Exercise details: The expected response is an exact repetition of every record, with images excluded.

Data items:
- - - -
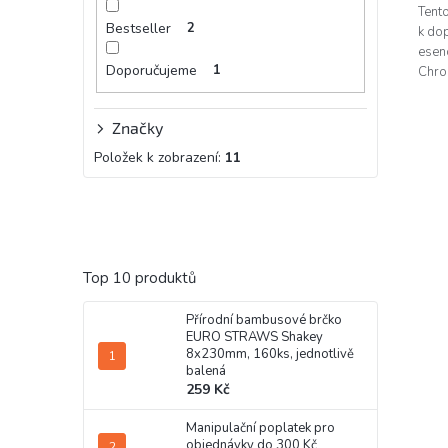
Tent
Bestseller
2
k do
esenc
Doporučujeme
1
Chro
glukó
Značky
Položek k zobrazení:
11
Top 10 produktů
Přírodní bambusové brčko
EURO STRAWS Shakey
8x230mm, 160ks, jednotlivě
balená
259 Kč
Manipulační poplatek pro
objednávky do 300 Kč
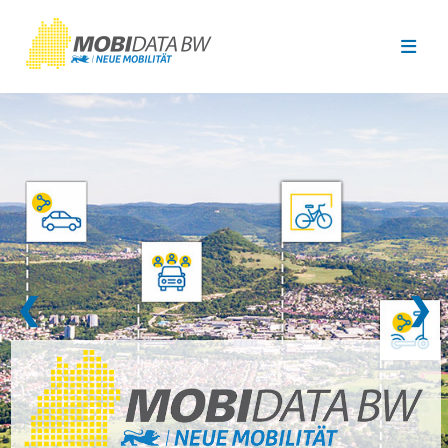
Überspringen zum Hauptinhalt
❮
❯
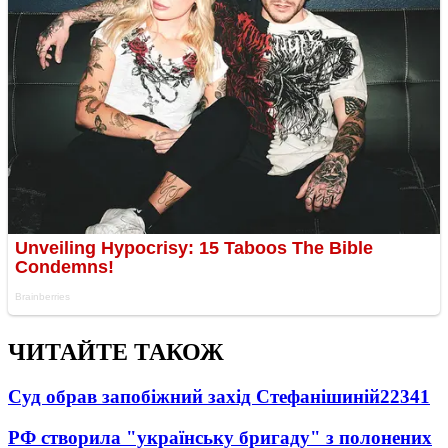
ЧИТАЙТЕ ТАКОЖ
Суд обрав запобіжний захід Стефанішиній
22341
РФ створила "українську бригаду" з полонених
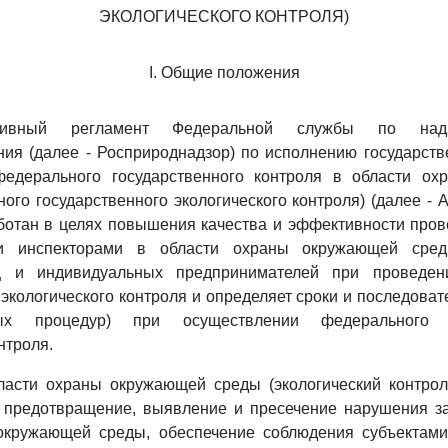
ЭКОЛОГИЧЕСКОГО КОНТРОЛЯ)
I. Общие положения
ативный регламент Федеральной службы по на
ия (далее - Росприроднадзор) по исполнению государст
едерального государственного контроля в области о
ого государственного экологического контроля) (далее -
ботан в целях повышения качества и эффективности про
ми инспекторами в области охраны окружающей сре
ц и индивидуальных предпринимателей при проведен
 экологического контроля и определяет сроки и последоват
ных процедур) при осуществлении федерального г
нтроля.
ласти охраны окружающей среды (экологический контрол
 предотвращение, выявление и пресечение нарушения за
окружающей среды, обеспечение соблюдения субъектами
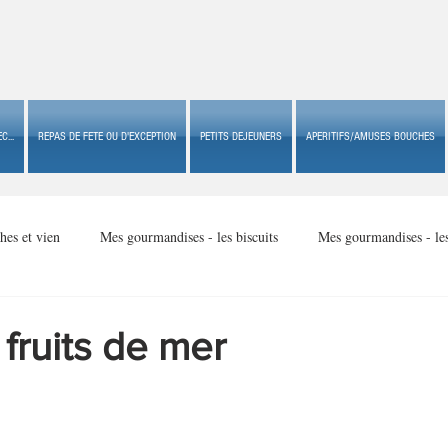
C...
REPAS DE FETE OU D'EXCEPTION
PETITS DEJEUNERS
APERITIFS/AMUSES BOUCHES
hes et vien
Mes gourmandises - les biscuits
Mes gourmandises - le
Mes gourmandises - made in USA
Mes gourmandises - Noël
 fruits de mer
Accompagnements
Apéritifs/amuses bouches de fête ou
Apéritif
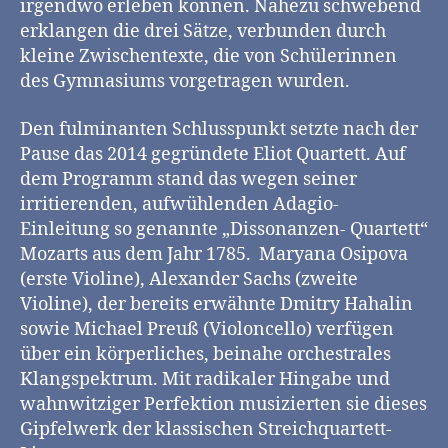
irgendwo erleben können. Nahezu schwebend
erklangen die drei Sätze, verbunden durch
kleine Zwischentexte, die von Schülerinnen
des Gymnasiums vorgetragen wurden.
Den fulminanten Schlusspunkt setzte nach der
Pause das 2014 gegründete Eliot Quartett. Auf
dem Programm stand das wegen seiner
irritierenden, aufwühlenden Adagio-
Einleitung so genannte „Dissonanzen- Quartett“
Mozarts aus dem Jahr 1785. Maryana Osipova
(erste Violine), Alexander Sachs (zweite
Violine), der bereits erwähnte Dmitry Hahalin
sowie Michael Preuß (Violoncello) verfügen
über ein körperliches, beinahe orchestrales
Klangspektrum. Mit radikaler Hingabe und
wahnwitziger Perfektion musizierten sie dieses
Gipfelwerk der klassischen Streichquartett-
- - - -
Exercise solution:
Tent
Bestseller
2
k do
esenc
Doporučujeme
1
Chro
glukó
Značky
Položek k zobrazení:
11
Top 10 produktů
Přírodní bambusové brčko
EURO STRAWS Shakey
8x230mm, 160ks, jednotlivě
balená
259 Kč
Manipulační poplatek pro
objednávky do 300 Kč
Überspringen zum Hauptinhalt
❮
❯
ЧИТАЙТЕ ТАКОЖ
Суд обрав запобіжний захід Стефанішиній
22341
РФ створила "українську бригаду" з полонених
ЭКОЛОГИЧЕСКОГО КОНТРОЛЯ)
I. Общие положения
ативный регламент Федеральной службы по на
ия (далее - Росприроднадзор) по исполнению государст
едерального государственного контроля в области о
ого государственного экологического контроля) (далее -
ботан в целях повышения качества и эффективности про
ми инспекторами в области охраны окружающей сре
ц и индивидуальных предпринимателей при проведен
 экологического контроля и определяет сроки и последоват
ных процедур) при осуществлении федерального г
нтроля.
ласти охраны окружающей среды (экологический контрол
 предотвращение, выявление и пресечение нарушения за
окружающей среды, обеспечение соблюдения субъектами
C...
REPAS DE FETE OU D'EXCEPTION
PETITS DEJEUNERS
APERITIFS/AMUSES BOUCHES
hes et vien
Mes gourmandises - les biscuits
Mes gourmandises - le
Mes gourmandises - made in USA
Mes gourmandises - Noël
 fruits de mer
Accompagnements
Apéritifs/amuses bouches de fête ou
Apéritif
irgendwo erleben können. Nahezu schwebend
erklangen die drei Sätze, verbunden durch
kleine Zwischentexte, die von Schülerinnen
des Gymnasiums vorgetragen wurden.
Den fulminanten Schlusspunkt setzte nach der
Pause das 2014 gegründete Eliot Quartett. Auf
dem Programm stand das wegen seiner
irritierenden, aufwühlenden Adagio-
Einleitung so genannte „Dissonanzen- Quartett“
Mozarts aus dem Jahr 1785. Maryana Osipova
(erste Violine), Alexander Sachs (zweite
Violine), der bereits erwähnte Dmitry Hahalin
sowie Michael Preuß (Violoncello) verfügen
über ein körperliches, beinahe orchestrales
Klangspektrum. Mit radikaler Hingabe und
wahnwitziger Perfektion musizierten sie dieses
Gipfelwerk der klassischen Streichquartett-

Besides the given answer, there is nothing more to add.